[[ Listed entries open ]]
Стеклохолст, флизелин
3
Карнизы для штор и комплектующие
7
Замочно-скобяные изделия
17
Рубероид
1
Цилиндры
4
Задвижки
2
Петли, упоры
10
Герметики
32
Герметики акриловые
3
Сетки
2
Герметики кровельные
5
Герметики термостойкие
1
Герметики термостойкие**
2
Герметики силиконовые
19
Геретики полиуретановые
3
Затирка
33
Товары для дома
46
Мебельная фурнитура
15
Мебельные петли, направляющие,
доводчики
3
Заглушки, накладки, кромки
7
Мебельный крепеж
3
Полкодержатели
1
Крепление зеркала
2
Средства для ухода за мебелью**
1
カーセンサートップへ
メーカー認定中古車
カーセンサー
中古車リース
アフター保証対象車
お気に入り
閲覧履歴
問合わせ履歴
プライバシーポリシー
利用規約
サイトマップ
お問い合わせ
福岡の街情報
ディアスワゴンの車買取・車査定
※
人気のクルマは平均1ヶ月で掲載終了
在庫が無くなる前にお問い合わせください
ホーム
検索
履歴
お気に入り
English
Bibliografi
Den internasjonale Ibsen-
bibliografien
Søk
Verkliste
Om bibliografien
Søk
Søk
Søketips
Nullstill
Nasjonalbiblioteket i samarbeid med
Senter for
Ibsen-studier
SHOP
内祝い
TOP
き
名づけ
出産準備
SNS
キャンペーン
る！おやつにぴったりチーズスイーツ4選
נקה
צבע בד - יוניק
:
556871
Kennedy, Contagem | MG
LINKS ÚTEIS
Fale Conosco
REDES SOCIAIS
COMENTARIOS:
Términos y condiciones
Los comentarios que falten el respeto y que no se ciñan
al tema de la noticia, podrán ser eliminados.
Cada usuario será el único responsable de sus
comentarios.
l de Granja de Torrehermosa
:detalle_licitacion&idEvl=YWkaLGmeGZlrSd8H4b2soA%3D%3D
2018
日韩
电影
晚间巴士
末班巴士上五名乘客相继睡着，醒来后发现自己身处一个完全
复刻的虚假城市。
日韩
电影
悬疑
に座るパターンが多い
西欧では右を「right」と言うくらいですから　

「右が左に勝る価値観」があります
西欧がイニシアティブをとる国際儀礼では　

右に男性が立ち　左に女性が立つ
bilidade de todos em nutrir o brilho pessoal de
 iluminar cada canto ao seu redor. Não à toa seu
[[ Listed entries closed ]]
Return nothing but the lines from the top of the records above through the line that has "Герметики термостойкие**". Keep each one exact.

- _Your response_
Стеклохолст, флизелин
3
Карнизы для штор и комплектующие
7
Замочно-скобяные изделия
17
Рубероид
1
Цилиндры
4
Задвижки
2
Петли, упоры
10
Герметики
32
Герметики акриловые
3
Сетки
2
Герметики кровельные
5
Герметики термостойкие
1
Герметики термостойкие**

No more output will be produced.